Sektor-sektor utama Kanada seperti otomotif, aluminium, dan baja telah terpukul keras oleh tarif sektoral global Trump, tetapi dampak dari pungutan tersebut telah diredam oleh kepatuhan luas presiden terhadap perjanjian perdagangan bebas Amerika Utara yang ada.
Negosiasi untuk merevisi kesepakatan itu dijadwalkan dimulai tahun ini dan Trump berulang kali menegaskan bahwa Amerika Serikat tidak memerlukan akses ke produk-produk Kanada – yang akan memiliki konsekuensi besar bagi negara tetangganya di utara.
Trump juga berulang kali mengancam akan mencaplok Kanada, dan minggu ini memposting gambar di media sosial berupa peta dengan Kanada – serta Greenland dan Venezuela – yang ditutupi oleh bendera Amerika.

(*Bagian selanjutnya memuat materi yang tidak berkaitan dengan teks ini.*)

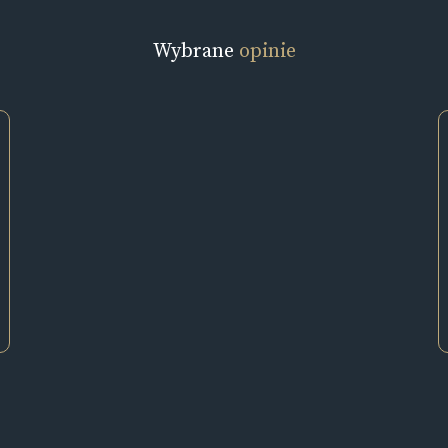
Wybrane
opinie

Pada hari Kamis, Carney mengatakan Kanada tidak berada di bawah “ilusi” apa pun tentang keadaan hubungan global yang genting.
“Dunia semakin terpecah. Aliansi-aliansi lama sedang didefinisikan ulang dan, dalam beberapa kasus, diputus.”
Mengutip rencana pemerintahnya untuk meningkatkan pengeluaran pertahanan, Carney mengatakan “kita harus mempertahankan kedaulatan kita (dan) mengamankan perbatasan kita.”
Kanada, lanjutnya, memiliki mandat “untuk menjadi mercusuar, contoh bagi dunia yang sedang berada di tengah laut.”